Re: Rationale wanted for Unicode identifier rules

From: John Cowan (
Date: Fri Mar 10 2000 - 17:47:43 EST

Mark Davis wrote:

> <&#x30CD;&#x30E0;>name</&#x30CD;&#x30E0;>
> is a valid segment of an XML 1.0 file, with English data, and the name of the data field is Japanese Katakana "NEMU".

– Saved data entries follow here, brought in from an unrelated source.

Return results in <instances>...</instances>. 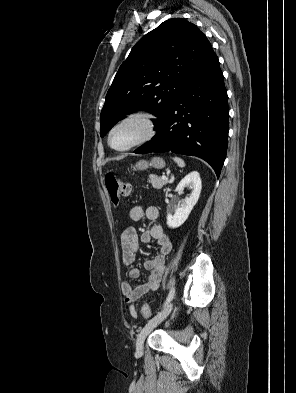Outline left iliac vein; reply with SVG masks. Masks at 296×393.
Listing matches in <instances>:
<instances>
[{
	"instance_id": "obj_1",
	"label": "left iliac vein",
	"mask_w": 296,
	"mask_h": 393,
	"mask_svg": "<svg viewBox=\"0 0 296 393\" xmlns=\"http://www.w3.org/2000/svg\"><path fill=\"white\" fill-rule=\"evenodd\" d=\"M173 308V303H168L167 306L159 312L156 316H154L140 331L137 341H136V351L138 354H141L143 351V344L148 336V334L162 321H164L167 316L170 314Z\"/></svg>"
}]
</instances>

In fact this is not well-formed XML (in XMLspeak, "valid" means something different),
because &#xNNNN; constructs are not allowed *within* identifiers. So what is
well-formed and what is not, in this particular case, depends on the charset.
In UTF-8 and UTF-16, which all XML parsers must understand, any legal XML
identifier can be used, but in ASCII, only
the ASCII subset is usable.
> 1. Status quo.
> Never accept characters outside of Unicode 2.0 in identifiers. Downside: new
> scripts, and additions (e.g. CJK ideographs) to existing scripts are disadvantaged
> -- forever.

I think this is unacceptable, and others agree.

> 2. Successive upgrades.
> Revise XML with each version of Unicode. This means you will have XML
> 1.0-compliant parsers, XML 1.1 compliant parsers, etc.. Disadvantage:
> it takes years for compliant parsers to be fully spread across the world.
> During that time, data interchange between different versions of parsers
> cannot be guaranteed. I believe this will be unacceptable to the XML community.

I think so too.

> 3. Open Season.
> Define identifiers to be *fixed* as of Unicode 3.0, but to also include
> unassigned characters (Cn) as of that version.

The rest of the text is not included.